*** Begin section ***
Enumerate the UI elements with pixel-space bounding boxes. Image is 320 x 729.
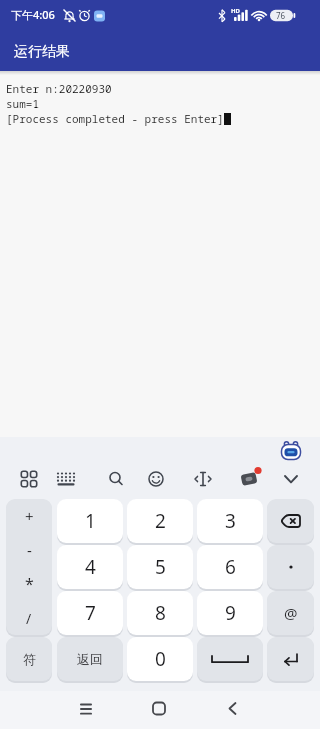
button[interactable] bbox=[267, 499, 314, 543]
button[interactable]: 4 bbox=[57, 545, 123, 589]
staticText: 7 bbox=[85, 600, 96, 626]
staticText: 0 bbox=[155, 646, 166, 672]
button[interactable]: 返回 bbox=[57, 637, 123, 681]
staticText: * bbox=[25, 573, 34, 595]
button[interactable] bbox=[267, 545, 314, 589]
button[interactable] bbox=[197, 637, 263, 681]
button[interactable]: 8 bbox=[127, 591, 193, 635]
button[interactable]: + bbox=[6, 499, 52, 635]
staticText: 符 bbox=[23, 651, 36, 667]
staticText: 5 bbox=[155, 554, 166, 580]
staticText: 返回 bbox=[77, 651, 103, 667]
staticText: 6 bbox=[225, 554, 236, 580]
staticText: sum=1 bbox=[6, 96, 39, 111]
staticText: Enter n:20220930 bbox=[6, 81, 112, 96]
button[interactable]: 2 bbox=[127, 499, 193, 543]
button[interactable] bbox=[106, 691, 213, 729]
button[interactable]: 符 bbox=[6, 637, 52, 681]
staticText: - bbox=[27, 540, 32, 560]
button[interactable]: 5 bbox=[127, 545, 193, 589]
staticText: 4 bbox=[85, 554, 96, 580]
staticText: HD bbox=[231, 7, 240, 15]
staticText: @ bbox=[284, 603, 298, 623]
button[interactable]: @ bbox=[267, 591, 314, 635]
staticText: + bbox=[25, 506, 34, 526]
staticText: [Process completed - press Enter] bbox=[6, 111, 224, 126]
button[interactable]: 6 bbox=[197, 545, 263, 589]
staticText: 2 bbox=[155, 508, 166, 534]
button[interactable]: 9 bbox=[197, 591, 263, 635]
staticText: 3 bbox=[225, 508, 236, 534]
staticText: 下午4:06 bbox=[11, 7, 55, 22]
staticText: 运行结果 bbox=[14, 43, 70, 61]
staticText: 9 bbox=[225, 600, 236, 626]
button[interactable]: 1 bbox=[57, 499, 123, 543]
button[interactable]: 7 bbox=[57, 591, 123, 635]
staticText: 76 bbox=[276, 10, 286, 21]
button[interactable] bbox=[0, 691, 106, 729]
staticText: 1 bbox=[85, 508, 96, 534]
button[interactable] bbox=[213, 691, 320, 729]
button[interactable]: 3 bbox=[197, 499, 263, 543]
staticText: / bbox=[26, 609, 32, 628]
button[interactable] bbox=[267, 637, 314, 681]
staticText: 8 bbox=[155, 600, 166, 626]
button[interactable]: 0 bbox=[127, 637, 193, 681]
*** End section ***
WHAT IS NEEDED. How many lines in the records contain the string "Enter"? Give the number by itself.

TASK RESPONSE. 2